Der Feststellungsantrag ist jedoch für die Berufungskläger zu 1., 3. und 4. hinsichtlich etwaiger künftiger steuerlicher Belastungen durch die Realisierung der tenorierten Zahlungsansprüche einzuschränken. Für derartige Belastungen besteht eine Freistellungspflicht der Beklagten gerade nicht, da diese Nachteile bei den Berufungsklägern zu 1., 3. und 4. bereits durch die unterbliebene Verrechnung der Steuervorteile "kompensiert” worden sind.

Keine Einschränkung hat dagegen beim Berufungskläger zu 2. zu erfolgen, bei dem im Rahmen des geltend gemachten Zahlungsanspruch eine Vorteilsausgleichung erfolgt ist. Ihm sind daher auch etwaige künftige Steuernachteile zu erstatten, die durch die Realisierung des tenorierten Freistellungsanspruchs entstehen.

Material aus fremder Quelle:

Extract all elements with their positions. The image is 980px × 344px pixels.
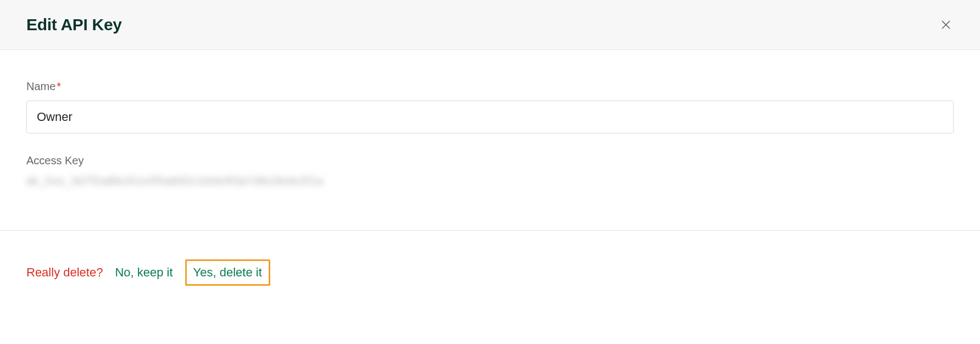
required-indicator: *: [57, 80, 61, 92]
name-label-text: Name: [26, 80, 55, 92]
access-key-label: Access Key: [26, 154, 954, 167]
name-input[interactable]: [26, 101, 954, 134]
close-icon: [939, 18, 953, 31]
dialog-title: Edit API Key: [26, 15, 122, 34]
name-field-group: Name*: [26, 80, 954, 134]
dialog-header: Edit API Key: [0, 0, 980, 50]
close-button[interactable]: [938, 17, 954, 32]
delete-confirm-question: Really delete?: [26, 265, 103, 280]
delete-confirm-button[interactable]: Yes, delete it: [185, 259, 270, 286]
dialog-content: Name* Access Key ak_live_3d7f2a8bc91e4f5…: [0, 50, 980, 230]
keep-button[interactable]: No, keep it: [113, 261, 175, 284]
name-label: Name*: [26, 80, 954, 93]
dialog-footer: Really delete? No, keep it Yes, delete i…: [0, 230, 980, 308]
access-key-field-group: Access Key ak_live_3d7f2a8bc91e4f5a8d2c1…: [26, 154, 954, 187]
access-key-value: ak_live_3d7f2a8bc91e4f5a8d2c1b0e9f3a7d6c…: [26, 175, 954, 187]
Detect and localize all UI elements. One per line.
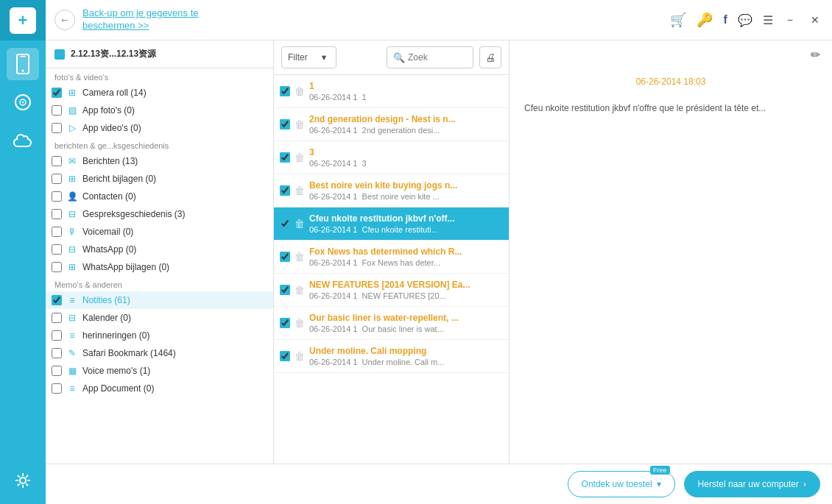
item-checkbox[interactable] (280, 318, 290, 328)
list-item[interactable]: 🗑 3 06-26-2014 1 3 (274, 141, 509, 174)
app-document-checkbox[interactable] (52, 383, 62, 394)
sidebar-item-gespreksgeschiedenis[interactable]: ⊟ Gespreksgeschiedenis (3) (46, 205, 273, 223)
print-button[interactable]: 🖨 (479, 46, 501, 68)
close-button[interactable]: ✕ (807, 13, 823, 27)
safari-label: Safari Bookmark (1464) (82, 348, 176, 358)
delete-icon[interactable]: 🗑 (295, 152, 305, 163)
hamburger-icon[interactable]: ☰ (763, 13, 773, 27)
speech-bubble-icon[interactable]: 💬 (738, 13, 752, 27)
delete-icon[interactable]: 🗑 (295, 350, 305, 362)
nav-cloud[interactable] (7, 124, 39, 157)
bottom-bar: Ontdek uw toestel Free ▾ Herstel naar uw… (46, 464, 832, 504)
item-checkbox[interactable] (280, 119, 290, 129)
herinneringen-label: herinneringen (0) (82, 330, 149, 341)
gespreksgeschiedenis-checkbox[interactable] (52, 209, 62, 219)
delete-icon[interactable]: 🗑 (295, 118, 305, 130)
berichten-checkbox[interactable] (52, 156, 62, 166)
delete-icon[interactable]: 🗑 (295, 185, 305, 196)
voice-memos-checkbox[interactable] (52, 366, 62, 376)
chevron-down-icon: ▾ (657, 479, 661, 489)
sidebar-item-app-document[interactable]: ≡ App Document (0) (46, 380, 273, 397)
nav-music[interactable] (7, 86, 39, 118)
delete-icon[interactable]: 🗑 (295, 284, 305, 296)
search-input[interactable] (408, 52, 467, 63)
key-icon[interactable]: 🔑 (697, 12, 713, 28)
camera-roll-checkbox[interactable] (52, 88, 62, 98)
sidebar-item-voicemail[interactable]: 🎙 Voicemail (0) (46, 223, 273, 241)
voice-memos-label: Voice memo's (1) (82, 366, 150, 376)
safari-checkbox[interactable] (52, 348, 62, 358)
sidebar-item-whatsapp[interactable]: ⊟ WhatsApp (0) (46, 241, 273, 258)
app-photos-label: App foto's (0) (82, 105, 135, 116)
delete-icon[interactable]: 🗑 (295, 218, 305, 230)
sidebar-item-contacten[interactable]: 👤 Contacten (0) (46, 188, 273, 205)
sidebar-item-app-videos[interactable]: ▷ App video's (0) (46, 119, 273, 137)
whatsapp-checkbox[interactable] (52, 244, 62, 255)
item-content: 2nd generation design - Nest is n... 06-… (309, 114, 503, 135)
discover-button[interactable]: Ontdek uw toestel Free ▾ (568, 471, 675, 497)
item-checkbox[interactable] (280, 86, 290, 96)
delete-icon[interactable]: 🗑 (295, 85, 305, 97)
edit-icon[interactable]: ✏ (811, 48, 820, 62)
sidebar-item-voice-memos[interactable]: ▦ Voice memo's (1) (46, 362, 273, 380)
item-subtitle: 06-26-2014 1 Best noire vein kite ... (309, 192, 503, 201)
sidebar-item-kalender[interactable]: ⊟ Kalender (0) (46, 309, 273, 327)
restore-button[interactable]: Herstel naar uw computer › (684, 471, 820, 497)
delete-icon[interactable]: 🗑 (295, 317, 305, 329)
list-toolbar: Filter ▼ 🔍 🖨 (274, 40, 509, 75)
list-item[interactable]: 🗑 Cfeu nkoite restitution jkbvf n'off...… (274, 207, 509, 241)
minimize-button[interactable]: − (783, 13, 797, 27)
item-checkbox[interactable] (280, 219, 290, 229)
whatsapp-bijlagen-label: WhatsApp bijlagen (0) (82, 262, 169, 272)
sidebar-item-app-photos[interactable]: ▧ App foto's (0) (46, 102, 273, 119)
svg-line-12 (26, 483, 28, 486)
sidebar-item-herinneringen[interactable]: ≡ herinneringen (0) (46, 327, 273, 344)
list-item[interactable]: 🗑 2nd generation design - Nest is n... 0… (274, 108, 509, 141)
list-item[interactable]: 🗑 Our basic liner is water-repellent, ..… (274, 307, 509, 340)
backup-link[interactable]: Back-up om je gegevens te beschermen >> (82, 7, 199, 32)
item-checkbox[interactable] (280, 285, 290, 295)
filter-select[interactable]: Filter (281, 46, 336, 68)
delete-icon[interactable]: 🗑 (295, 251, 305, 263)
voicemail-checkbox[interactable] (52, 227, 62, 237)
item-content: Under moline. Cali mopping 06-26-2014 1 … (309, 346, 503, 366)
bericht-bijlagen-icon: ⊞ (66, 173, 78, 185)
list-item[interactable]: 🗑 NEW FEATURES [2014 VERSION] Ea... 06-2… (274, 274, 509, 307)
notities-checkbox[interactable] (52, 295, 62, 305)
bericht-bijlagen-checkbox[interactable] (52, 174, 62, 184)
whatsapp-bijlagen-checkbox[interactable] (52, 262, 62, 272)
herinneringen-checkbox[interactable] (52, 330, 62, 341)
sidebar-item-notities[interactable]: ≡ Notities (61) (46, 291, 273, 309)
herinneringen-icon: ≡ (66, 330, 78, 341)
item-content: NEW FEATURES [2014 VERSION] Ea... 06-26-… (309, 280, 503, 300)
app-photos-checkbox[interactable] (52, 105, 62, 116)
voicemail-icon: 🎙 (66, 226, 78, 238)
contacten-checkbox[interactable] (52, 191, 62, 202)
sidebar-item-safari[interactable]: ✎ Safari Bookmark (1464) (46, 344, 273, 362)
sidebar-item-berichten[interactable]: ✉ Berichten (13) (46, 152, 273, 170)
cart-icon[interactable]: 🛒 (670, 12, 686, 28)
nav-tools[interactable] (7, 464, 39, 497)
kalender-checkbox[interactable] (52, 313, 62, 323)
sidebar-item-bericht-bijlagen[interactable]: ⊞ Bericht bijlagen (0) (46, 170, 273, 188)
svg-line-11 (18, 475, 20, 478)
item-checkbox[interactable] (280, 351, 290, 361)
list-item[interactable]: 🗑 Best noire vein kite buying jogs n... … (274, 174, 509, 207)
device-selector[interactable]: 2.12.13资...12.13资源 (46, 40, 273, 68)
item-subtitle: 06-26-2014 1 Cfeu nkoite restituti... (309, 225, 503, 234)
facebook-icon[interactable]: f (723, 13, 727, 26)
item-checkbox[interactable] (280, 185, 290, 196)
svg-point-5 (22, 102, 24, 104)
voicemail-label: Voicemail (0) (82, 227, 133, 237)
back-button[interactable]: ← (54, 10, 75, 30)
list-item[interactable]: 🗑 Fox News has determined which R... 06-… (274, 241, 509, 274)
item-checkbox[interactable] (280, 152, 290, 163)
item-checkbox[interactable] (280, 252, 290, 262)
list-item[interactable]: 🗑 Under moline. Cali mopping 06-26-2014 … (274, 340, 509, 373)
app-videos-checkbox[interactable] (52, 123, 62, 133)
sidebar-item-camera-roll[interactable]: ⊞ Camera roll (14) (46, 84, 273, 102)
nav-phone[interactable] (7, 48, 39, 80)
section-header-messages: berichten & ge...ksgeschiedenis (46, 137, 273, 152)
sidebar-item-whatsapp-bijlagen[interactable]: ⊞ WhatsApp bijlagen (0) (46, 258, 273, 276)
list-item[interactable]: 🗑 1 06-26-2014 1 1 (274, 75, 509, 108)
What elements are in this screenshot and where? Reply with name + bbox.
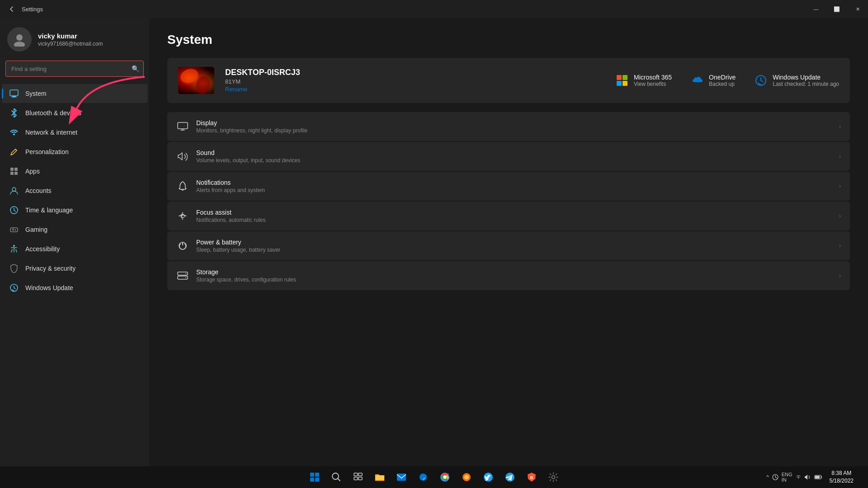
svg-rect-7	[14, 168, 18, 171]
sidebar-item-accessibility[interactable]: Accessibility	[2, 239, 147, 258]
system-icon	[9, 89, 19, 99]
sound-chevron: ›	[839, 153, 841, 160]
storage-text: Storage Storage space, drives, configura…	[196, 268, 832, 283]
sidebar-item-personalization[interactable]: Personalization	[2, 142, 147, 161]
clock-tray-icon	[772, 474, 779, 481]
sidebar-item-accounts[interactable]: Accounts	[2, 181, 147, 200]
maximize-button[interactable]: ⬜	[826, 0, 847, 18]
file-explorer-button[interactable]	[370, 467, 390, 487]
taskbar-clock[interactable]: 8:38 AM 5/18/2022	[830, 469, 854, 485]
sidebar-item-label-bluetooth: Bluetooth & devices	[25, 109, 81, 117]
display-title: Display	[196, 119, 832, 127]
sidebar-item-label-apps: Apps	[25, 168, 40, 175]
ms365-info: Microsoft 365 View benefits	[634, 74, 672, 87]
minimize-button[interactable]: —	[806, 0, 826, 18]
sidebar-item-privacy[interactable]: Privacy & security	[2, 259, 147, 278]
tray-chevron[interactable]: ^	[766, 474, 769, 480]
power-chevron: ›	[839, 243, 841, 249]
onedrive-title: OneDrive	[709, 74, 736, 81]
clock-time: 8:38 AM	[830, 469, 854, 477]
settings-item-notifications[interactable]: Notifications Alerts from apps and syste…	[167, 172, 850, 201]
search-box: 🔍	[5, 61, 144, 77]
svg-rect-30	[310, 473, 314, 477]
sound-text: Sound Volume levels, output, input, soun…	[196, 149, 832, 164]
svg-rect-33	[315, 478, 319, 482]
windows-update-icon	[9, 283, 19, 293]
settings-item-display[interactable]: Display Monitors, brightness, night ligh…	[167, 112, 850, 141]
ms365-link[interactable]: Microsoft 365 View benefits	[615, 73, 672, 88]
settings-item-focus[interactable]: Focus assist Notifications, automatic ru…	[167, 202, 850, 230]
onedrive-link[interactable]: OneDrive Backed up	[690, 73, 736, 88]
svg-point-23	[181, 214, 184, 218]
time-icon	[9, 205, 19, 215]
taskbar-right: ^ ENGIN 8:38 AM 5/18/2022	[766, 469, 861, 485]
lang-display: ENGIN	[782, 472, 793, 483]
battery-icon	[814, 474, 822, 480]
sidebar-item-network[interactable]: Network & internet	[2, 123, 147, 142]
focus-chevron: ›	[839, 213, 841, 219]
back-button[interactable]	[5, 3, 18, 15]
sidebar-item-time[interactable]: Time & language	[2, 201, 147, 220]
accessibility-icon	[9, 244, 19, 254]
sidebar-item-windows-update[interactable]: Windows Update	[2, 278, 147, 297]
svg-point-14	[15, 230, 16, 231]
storage-sub: Storage space, drives, configuration rul…	[196, 277, 832, 283]
search-input[interactable]	[5, 61, 144, 77]
svg-rect-6	[10, 168, 14, 171]
focus-sub: Notifications, automatic rules	[196, 217, 832, 223]
telegram-button[interactable]	[500, 467, 520, 487]
display-text: Display Monitors, brightness, night ligh…	[196, 119, 832, 134]
settings-item-storage[interactable]: Storage Storage space, drives, configura…	[167, 261, 850, 290]
sidebar-item-bluetooth[interactable]: Bluetooth & devices	[2, 103, 147, 122]
winupdate-link[interactable]: Windows Update Last checked: 1 minute ag…	[754, 73, 839, 88]
power-icon	[176, 239, 189, 252]
taskbar-search-button[interactable]	[326, 467, 346, 487]
twitter-button[interactable]	[478, 467, 498, 487]
taskbar-settings-button[interactable]	[543, 467, 563, 487]
svg-point-5	[13, 134, 15, 136]
title-bar: Settings — ⬜ ✕	[0, 0, 868, 18]
settings-item-sound[interactable]: Sound Volume levels, output, input, soun…	[167, 142, 850, 171]
focus-icon	[176, 210, 189, 222]
svg-rect-37	[354, 477, 358, 480]
notifications-title: Notifications	[196, 179, 832, 186]
sidebar-item-label-accounts: Accounts	[25, 187, 52, 194]
task-view-button[interactable]	[348, 467, 368, 487]
firefox-button[interactable]	[457, 467, 476, 487]
settings-item-power[interactable]: Power & battery Sleep, battery usage, ba…	[167, 231, 850, 260]
power-title: Power & battery	[196, 239, 832, 246]
display-icon	[176, 120, 189, 133]
device-rename-link[interactable]: Rename	[225, 86, 247, 93]
svg-rect-39	[397, 474, 406, 481]
sidebar-nav: System Bluetooth & devices	[0, 84, 149, 297]
svg-rect-35	[354, 473, 358, 476]
sidebar-item-gaming[interactable]: Gaming	[2, 220, 147, 239]
winupdate-icon	[754, 73, 768, 88]
brave-button[interactable]: B	[522, 467, 542, 487]
chrome-button[interactable]	[435, 467, 455, 487]
sidebar-item-label-time: Time & language	[25, 206, 73, 214]
start-button[interactable]	[305, 467, 325, 487]
svg-point-42	[443, 476, 447, 479]
close-button[interactable]: ✕	[847, 0, 868, 18]
onedrive-sub: Backed up	[709, 81, 736, 87]
svg-point-15	[13, 245, 15, 247]
device-card: DESKTOP-0ISRCJ3 81YM Rename	[167, 58, 850, 103]
sidebar-item-system[interactable]: System	[2, 84, 147, 103]
device-links: Microsoft 365 View benefits OneDrive Bac…	[615, 73, 839, 88]
bluetooth-icon	[9, 108, 19, 118]
user-section: vicky kumar vicky971686@hotmail.com	[0, 18, 149, 59]
user-name: vicky kumar	[38, 32, 103, 40]
edge-button[interactable]	[413, 467, 433, 487]
notifications-text: Notifications Alerts from apps and syste…	[196, 179, 832, 193]
mail-button[interactable]	[392, 467, 411, 487]
app-container: vicky kumar vicky971686@hotmail.com 🔍	[0, 18, 868, 466]
sidebar-item-label-privacy: Privacy & security	[25, 265, 75, 272]
sidebar-item-apps[interactable]: Apps	[2, 162, 147, 181]
svg-point-27	[185, 273, 186, 274]
main-content: System	[149, 18, 868, 466]
system-tray: ^ ENGIN	[766, 472, 822, 483]
device-model: 81YM	[225, 78, 300, 85]
svg-rect-4	[11, 97, 17, 98]
device-thumbnail	[178, 67, 214, 94]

Soweit die Feststellungsanträge explizit auch Verbindlichkeiten umfassen, die mit den Fondsbeteiligungen lediglich in "ursächlichem Zusammenhang” stehen, sind diese nicht begründet. Da etwaige Freistellungsansprüche sich ebenfalls nur aus § 826 BGB ergeben können, muss der auch sonst zu prüfende, über eine einfache Ursächlichkeit hinausgehende Zurechnungszusammenhang zwischen Schädigungshandlung und Belastung bestehen.

7. Die Feststellungsanträge betreffend den Annahmeverzug der Beklagten mit der Übernahme der Gesellschaftsbeteiligungen der Berufungskläger zu 3. und 4. sind begründet, da die Beklagte trotz entsprechender Aufforderungen bisher keine Bereitschaft signalisiert hat, die Gesellschaftsanteile zu übernehmen. Da die Berufungskläger zu 1. und 2. aus der Fondsgesellschaft ausgeschieden sind, können sie ihren Gesellschaftsanteil nicht mehr auf die Beklagte übertragen; insoweit ist der - ursprüngliche - Feststellungsantrag unbegründet geworden und mangels Erledigungserklärung abzuweisen.

8. Die Ansprüche der Berufungskläger sind nicht verjährt. Die Beklagte hat nicht dargelegt, dass die Berufungskläger vor dem Jahr 2003 Kenntnis davon erlangt haben, dass das Fondsgrundstück Teil eines behördlicherseits als Altlastenverdachtsfläche eingestuften Areals ist bzw. bis September 2005 war.

III.

Die Entscheidung über die vorläufige Vollstreckbarkeit beruht auf §§ 708 Nr. 10, 711 ZPO.

Die Revision ist wegen grundsätzlicher Bedeutung der Rechtssache gem. § 543 Abs. 2 Nr. 1 ZPO zuzulassen, da die Rechtsfrage, ob die Grundsätze der Wissenszusammenrechnung auch im Rahmen der deliktischen Vorsatzhaftung Anwendung finden, bislang weder obergerichtlich noch höchstrichterlich entschieden und zugleich zu erwarten ist, dass sie sich in einer Vielzahl ähnlich gelagerter Fälle stellt. Zudem ist die Revision vorliegend im Hinblick auf das Urteil des 26. Zivilsenats des Kammergerichts vom 27. Mai 2015 zur Sicherung der Einheitlichkeit der Rechtsprechung zuzulassen.